Sun, Dec 23, 2001 - Page 19 News List

Drawing on a rich history of prints

The International Biennial Print and Drawing Exhibition this year looks back on its nearly 20 years of history

By Vico Lee  /  STAFF REPORTER

Vara Chaiyanitaya's Portrait of a Child -- Social Victim No. 6.

PHOTO COURTESY OF TFAM

Set up to coincide with the opening of the Taipei Fine Arts Museum in 1983, the Tenth International Biennial Print and Drawing Exhibition has played a vital role in promoting the traditional Chinese art form of printmaking as well as exchanges among international print artists.

At the sixth biennial, "drawing" was added to the event's name with the aim of promoting the appreciation of a greater diversity of art forms on paper.

Each biennial includes two parts, one of selected works from an international competition and an accompanying exhibition with print and drawing-related themes.

This year, to celebrate the biennial's nearly 20-year history, the invitational exhibition is a retrospective of sorts. "Exhibition of Recent Works by Former Award Winners" on TFAM's 1st floor features 77 artists and 117 works. Their evolved skills and concepts, as the exhibits show, make this part of the biennial even more interesting than the winning works of the competition.

Apart from prints and drawings, installations and mixed media works are on show, as there's no limit on which medium the works employ. Neither is there any limit on the surprise viewers will get when encountering in a single gallery the astounding works by former award winners, many of whom have since gained international renown.

Chung You-hui (鐘有輝), the first biennial's winner of the National Fund for Literature and Art Prize in the print category and a judge at several successive biennials, presents his Being Mini (迷你心情), which just won him first prize at the Tsingdao International Print Exhibition. The mixed-media work is simply Chung's Austin Mini, all over which are prints of leaf images, and 42 T-shirts hung on adjacent walls. On the T-shirts are photos of Chung taken in cities such as Rome, Paris, London and New York, or composite photos of the mini parked next to landmarks in those cities.

Art Notes:

What: Tenth International Biennial Print and Drawing Exhibition

Where: Taipei Fine Arts Museum, 181, Sec. 3, Chung-shen N. Rd., Taipei (台北市中山北路三段181號)

When: Until Feb. 3


Though presented in the cheerful manner of a travel diary, the work was inspired by the Sept. 11 attacks on the World Trade Center in New York. Held over in the US on his trip after the attacks, he passed time watching TV and wondering "did the twin towers really collapse? Is it some special effect like in a Hollywood movie?" Chung told the Taipei Times in a phone interview.

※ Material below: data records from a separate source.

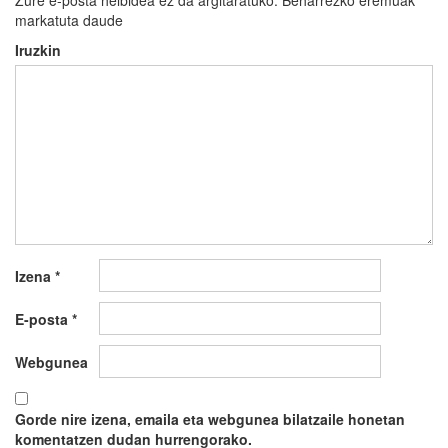
markatuta daude
Iruzkin
Izena
*
E-posta
*
Webgunea
Gorde nire izena, emaila eta webgunea bilatzaile honetan
komentatzen dudan hurrengorako.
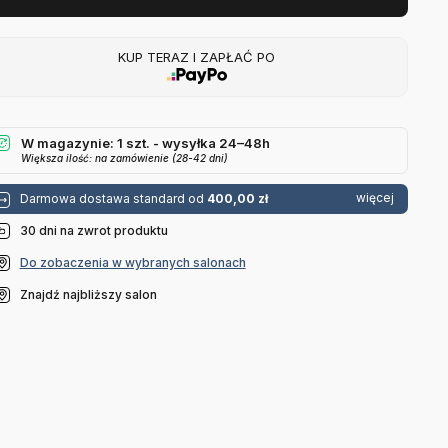
KUP TERAZ I ZAPŁAĆ PO
W magazynie: 1 szt. - wysyłka 24–48h
Większa ilość: na zamówienie (28-42 dni)
więcej
Darmowa dostawa standard od
400,00 zł
30 dni na zwrot produktu
Do zobaczenia w wybranych salonach
Znajdź najbliższy salon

Chung began thinking that "what you see with your eyes at the moment might be false, and what you have always kept in your memory might never have happened," he said. "If the line between the real and the unreal can be thus blurred, why not create the reality that I travelled around the world in my Mini? This can be a way to solve the regret that there are things you cannot take with you when you go somewhere."

Another interesting work is Dawn Chen-ping's (董振平) Three of a Kind (++=1) that surprises viewers in TFAM's restrooms. Since winning the gold medal in the print category at the first biennial, Dawn has expanded his portfolio into the third dimension. Visitors to the male or female rest rooms will find themselves "turning holy" when they look at their own reflection in the mirror, which Dawn has made part of his work. Icons combining the head of Jesus, the torso and hand of the Sakyamuni Buddha, and Dawn's own face are outlined on the mirror.

Under the sink, he placed a head of the devil among stalactites hanging from the underside of the sink. In this way, a small universe is built up in a private space. By using the sink, one not only gives flesh to holy images but water to the devil's land as well.